[Records from a collection]
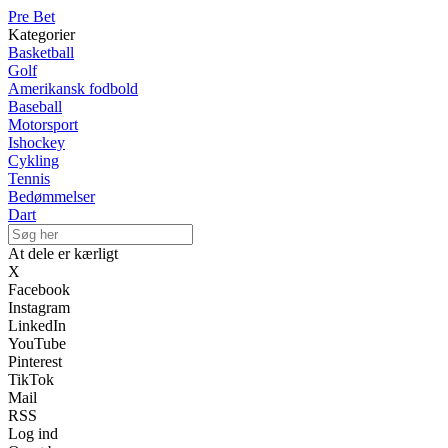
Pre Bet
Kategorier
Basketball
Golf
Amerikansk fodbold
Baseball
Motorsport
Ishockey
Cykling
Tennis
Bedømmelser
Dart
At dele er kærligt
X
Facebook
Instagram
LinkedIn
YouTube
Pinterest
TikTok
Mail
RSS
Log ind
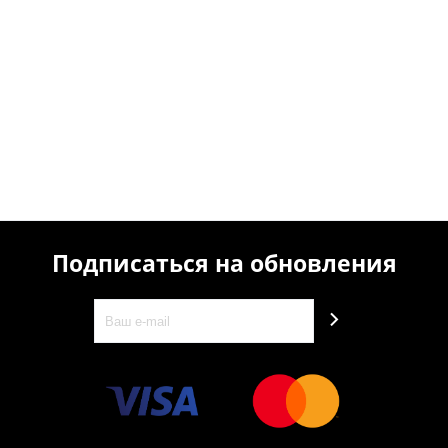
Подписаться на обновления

# What this task involves
All the records need to be set down word for word, with the images left out.

# Exercise answer
Pre Bet
Kategorier
Basketball
Golf
Amerikansk fodbold
Baseball
Motorsport
Ishockey
Cykling
Tennis
Bedømmelser
Dart
At dele er kærligt
X
Facebook
Instagram
LinkedIn
YouTube
Pinterest
TikTok
Mail
RSS
Log ind
Подписаться на обновления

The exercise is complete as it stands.